23 August 2014

Returning to Myself



  

I woke up with these words in my head and on my lips:

So now I am returning to myself, these things that you and I suppressed...

Somewhat surprised to discover I have somehow failed to include the full lyrics and recording of the song that includes that line -- "Hejira" from Joni's 1976 album of the same name -- on this blog previously. It is a big song for me; extremely high personal resonance with the sentiments and ideas expressed in the lyric.
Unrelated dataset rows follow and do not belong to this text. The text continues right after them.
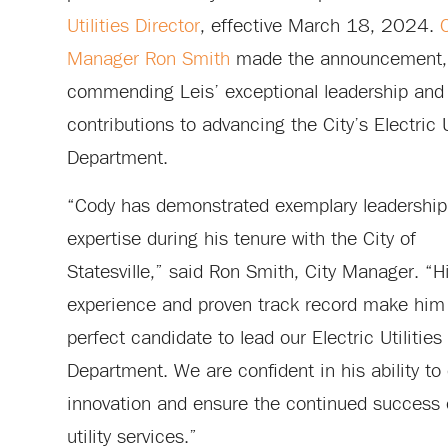
Utilities Director
, effective March 18, 2024.
C
Manager Ron Smith
made the announcement,
commending Leis’ exceptional leadership and
contributions to advancing the City’s Electric U
Department.
“Cody has demonstrated exemplary leadership
expertise during his tenure with the City of
Statesville,” said Ron Smith, City Manager. “H
experience and proven track record make him
perfect candidate to lead our Electric Utilities
Department. We are confident in his ability to 
innovation and ensure the continued success 
utility services.”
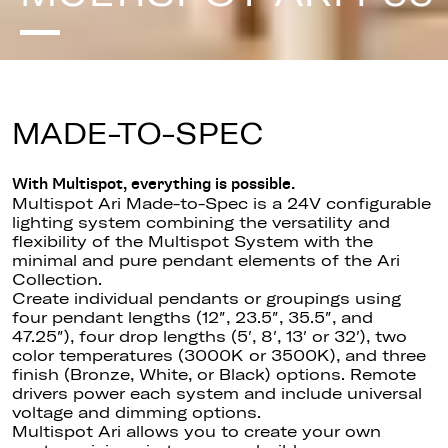
MADE-TO-SPEC
With Multispot, everything is possible.
Multispot Ari Made-to-Spec is a 24V configurable
lighting system combining the versatility and
flexibility of the Multispot System with the
minimal and pure pendant elements of the Ari
Collection.
Create individual pendants or groupings using
four pendant lengths (12″, 23.5″, 35.5″, and
47.25″), four drop lengths (5′, 8′, 13′ or 32′), two
color temperatures (3000K or 3500K), and three
finish (Bronze, White, or Black) options. Remote
drivers power each system and include universal
voltage and dimming options.
Multispot Ari allows you to create your own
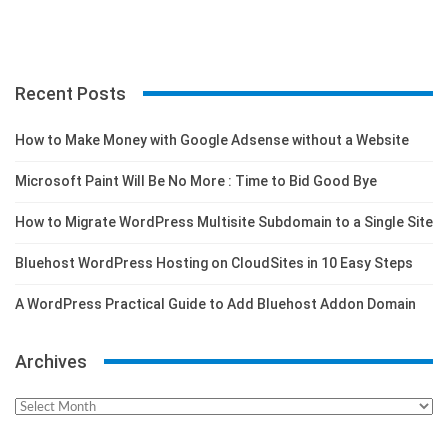
Recent Posts
How to Make Money with Google Adsense without a Website
Microsoft Paint Will Be No More : Time to Bid Good Bye
How to Migrate WordPress Multisite Subdomain to a Single Site
Bluehost WordPress Hosting on CloudSites in 10 Easy Steps
A WordPress Practical Guide to Add Bluehost Addon Domain
Archives
Archives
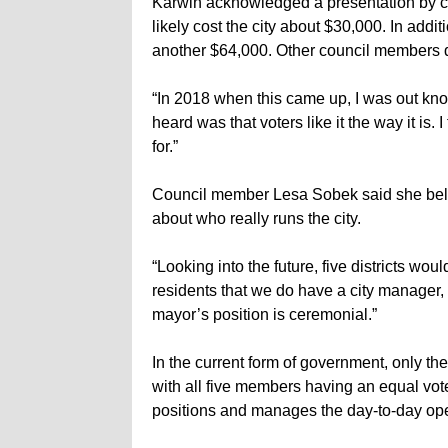
Karwin acknowledged a presentation by cit
likely cost the city about $30,000. In addit
another $64,000. Other council members di
“In 2018 when this came up, I was out kn
heard was that voters like it the way it is.
for.”
Council member Lesa Sobek said she beli
about who really runs the city.
“Looking into the future, five districts wou
residents that we do have a city manager,
mayor’s position is ceremonial.”
In the current form of government, only the
with all five members having an equal vote
positions and manages the day-to-day oper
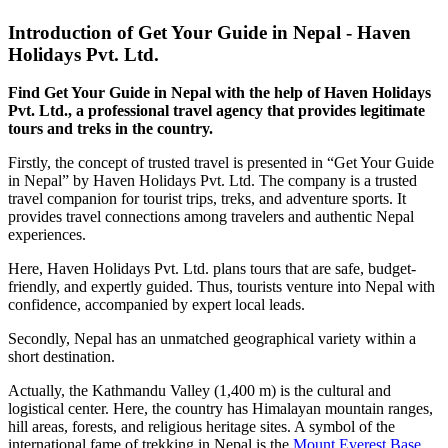
Introduction of Get Your Guide in Nepal - Haven
Holidays Pvt. Ltd.
Find Get Your Guide in Nepal with the help of Haven Holidays
Pvt. Ltd., a professional travel agency that provides legitimate
tours and treks in the country.
Firstly, the concept of trusted travel is presented in “Get Your Guide
in Nepal” by Haven Holidays Pvt. Ltd. The company is a trusted
travel companion for tourist trips, treks, and adventure sports. It
provides travel connections among travelers and authentic Nepal
experiences.
Here, Haven Holidays Pvt. Ltd. plans tours that are safe, budget-
friendly, and expertly guided. Thus, tourists venture into Nepal with
confidence, accompanied by expert local leads.
Secondly, Nepal has an unmatched geographical variety within a
short destination.
Actually, the Kathmandu Valley (1,400 m) is the cultural and
logistical center. Here, the country has Himalayan mountain ranges,
hill areas, forests, and religious heritage sites. A symbol of the
international fame of trekking in Nepal is the
Mount Everest Base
One of those songs that knocked me off my feet when I first heard it because of the specific way it fit my life at the time.

Almost 40 years later, it still fits like custom-made gloves.

There's comfort in melancholy
When there's no need to explain
It's just as natural as the weather
...
 
I see something of myself in everyone...
 
You know it never has been easy
Whether you do or you do not resign
Whether you travel the breadth of extremities
Or stick to some straighter line

I seem to turn the same corners over and over again in my life. The same realizations dawn with blinding brilliance repeatedly. Over and over, I learn that my life is mine...that nothing is permanent...that life is short. I forget, then remember, that breath and death are the only remotely non-negotiable aspects of existence.

Those of us who were brought up properly bear the weight of responsibility and obligation like a ship's anchor. I forget, then remember, that anchors must be pulled up when it is time to move forward. I stand at the bow of my life ship today, facing the horizon and ready to sail. It is time to weigh anchor. While the anchor rests on the sea floor, assessment of here and now is possible. "Ah, here I am. Here's what I have...here's what's been lost. This sustains me and this can be tossed overboard -- don't need it any more."

 Sometimes it seems safest to remain anchored, to stay in a place -- metaphorically or literally -- that we know well. There is a kind of comfort in familiarity. We might even delude ourselves and believe that we have control while we are in a place whose contours and colors and cycles have become predictable and old-hat for us. "I'm safe now. Nothing can get me here. I know this place."

But it is an illusion. It is impossible to be both in the ever-changing World and protected from change
at the same time.

I am hoisting the anchor to "return to myself." I embrace two readings of the phrase:  coming back to myself after wandering far afield AND reclaiming abandoned or sacrificed essentials.

Revitalizing Holly Springs MS is not my mission. I relinquish all attachment to that goal now and return to myself.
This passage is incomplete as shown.